--- Try it ---
Using the material that follows, identify and copy each line with the string "Χατζηγιαννάκης".

--- Data shown ---
★ ★ ★

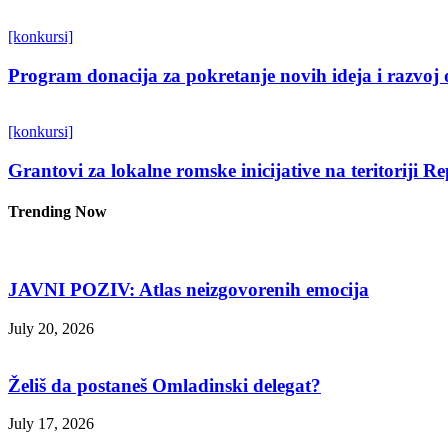
[konkursi]
Program donacija za pokretanje novih ideja i razvoj 
[konkursi]
Grantovi za lokalne romske inicijative na teritoriji R
Trending Now
JAVNI POZIV: Atlas neizgovorenih emocija
July 20, 2026
Želiš da postaneš Omladinski delegat?
July 17, 2026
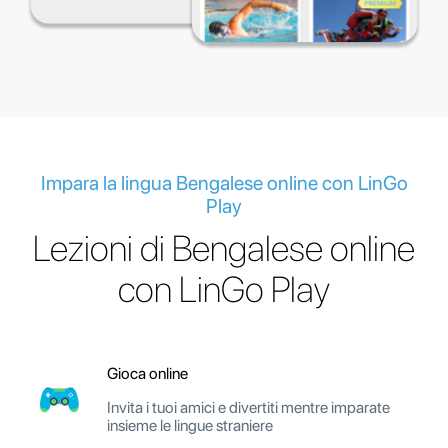
Impara la lingua Bengalese online con LinGo
Play
Lezioni di Bengalese online
con LinGo Play
Gioca online
Invita i tuoi amici e divertiti mentre imparate
insieme le lingue straniere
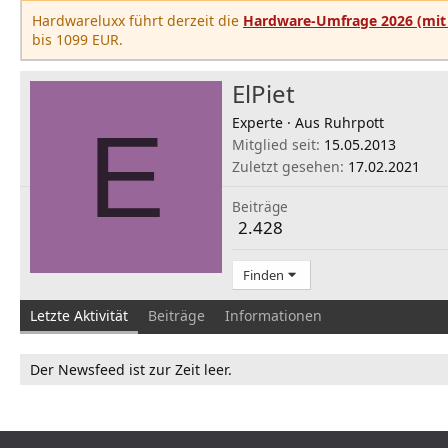
Hardwareluxx führt derzeit die
Hardware-Umfrage 2026 (mit 
bis 1099 EUR.
ElPiet
E
Experte
·
Aus
Ruhrpott
Mitglied seit
15.05.2013
Zuletzt gesehen
17.02.2021
Beiträge
2.428
Finden
Letzte Aktivität
Beiträge
Informationen
Der Newsfeed ist zur Zeit leer.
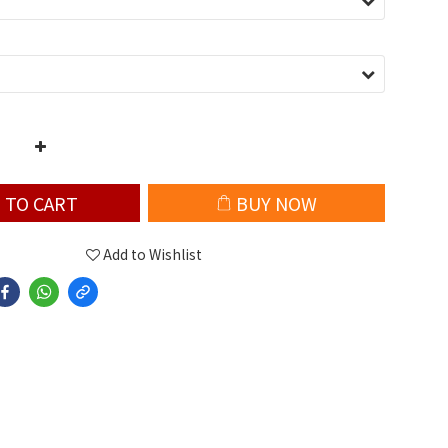
 TO CART
BUY NOW
Add to Wishlist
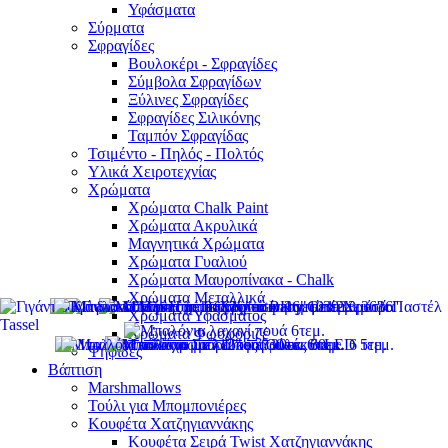
Υφάσματα
Σύρματα
Σφραγίδες
Βουλοκέρι - Σφραγίδες
Σύμβολα Σφραγίδων
Ξύλινες Σφραγίδες
Σφραγίδες Σιλικόνης
Ταμπόν Σφραγίδας
Τσιμέντο - Πηλός - Πολτός
Υλικά Χειροτεχνίας
Χρώματα
Χρώματα Chalk Paint
Χρώματα Ακρυλικά
Μαγνητικά Χρώματα
Χρώματα Γυαλιού
Χρώματα Μαυροπίνακα - Chalk
Χρώματα Μεταλλικά
Χρώματα Υφάσματος
Χρώματα Φωσφοριζέ
Ψηφίδες
Βάπτιση
Marshmallows
Τούλι για Μπομπονιέρες
Κουφέτα Χατζηγιαννάκης
Κουφέτα Σειρά Twist Χατζηγιαννάκης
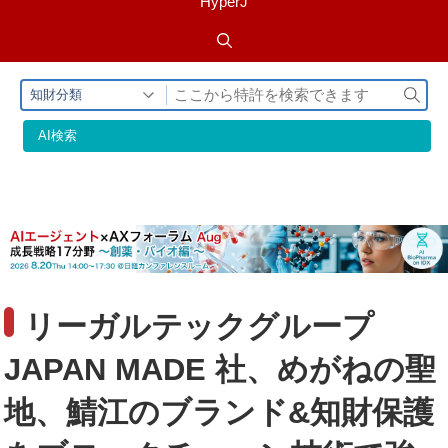
HyperJ
検
知財分類
索
AI検索
リーガルテックグループ
JAPAN MADE 社、めがねの聖
地、鯖江のブランド&知財保護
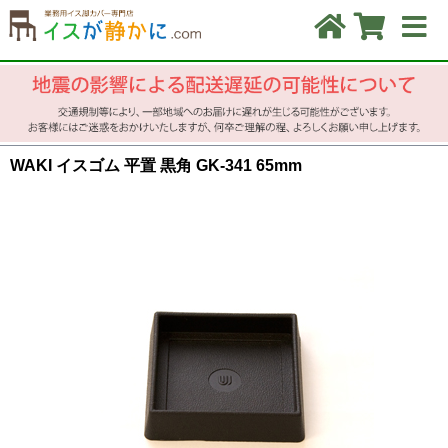
WAKI イスゴム 平置 黒角 GK-341 65mm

★ ★ ★

--- Exercise output ---
Κουφέτα Χατζηγιαννάκης
Κουφέτα Σειρά Twist Χατζηγιαννάκης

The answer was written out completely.